Foto: Al Drago/Getty Images/AFP

Der Lenker des wichtigsten UN-Mitgliedslandes absolviert sein Rededebüt in einer Zeit großer Krisen und Umbrüche: von der Corona-Pandemie über den sich immer weiter verschärfenden Klimawandel bis hin zu schwelenden Konflikten wie dem rund um das Atomprogramm des Iran und Kriegen wie in Syrien.

Biden, so schätzen Diplomaten die Lage ein, wird den globalen Führungsanspruch der USA unterstreichen. Doch dürfte der US-Präsident auch die Hand zu grenzüberschreitender Kooperation reichen – ganz im Gegensatz zu der ruppigen America-First-Strategie seines Vorgängers Donald Trump. Die aktuelle US-Botschafterin bei den UN, Linda Thomas-Greenfield, betonte im Vorfeld der Generaldebatte noch einmal "unser Bekenntnis zum Multilateralismus".

Hybrides Treffen

Zu der Generaldebatte reisen dutzende Staats- und Regierungschefs persönlich an – trotz der Empfehlung der US-Regierung an die Toppolitiker, wegen Covid-19 auf einen Trip an den East River zu verzichten. In einer diplomatischen Note der US-Vertretung an alle UN-Mitgliedsländer heißt es: "Im Lichte der aktuellen Gesundheitsschwierigkeiten sollten die Delegationschefs erwägen, ihre Statements in der Generaldebatte der Vollversammlung per Video zu halten."

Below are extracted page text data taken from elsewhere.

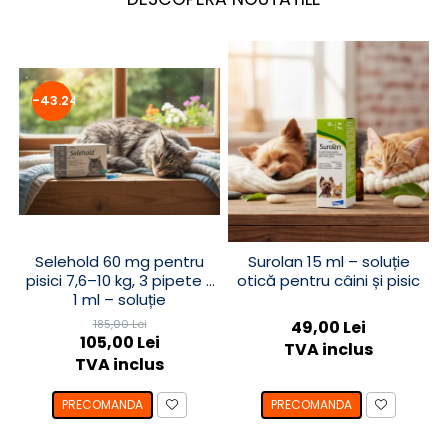
-43.24%
Selehold 60 mg pentru
Surolan 15 ml – soluție
pisici 7,6–10 kg, 3 pipete x
otică pentru câini și pisic
1 ml – soluție
antiparazitară spot-on
185,00 Lei
49,00 Lei
105,00 Lei
TVA inclus
TVA inclus
PRECOMANDA
PRECOMANDA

Überschattet wird das Stelldichein vom Afghanistan-Desaster der USA und ihrer Verbündeten. Die Gegenspieler der USA werden in der großen UN-Aussprache wohl genüsslich den Finger in diese frische Wunde legen. Die Frage ist, mit welchem Grad der Häme Vertreter Kubas, Venezuelas, Chinas oder Russlands das Debakel kommentieren.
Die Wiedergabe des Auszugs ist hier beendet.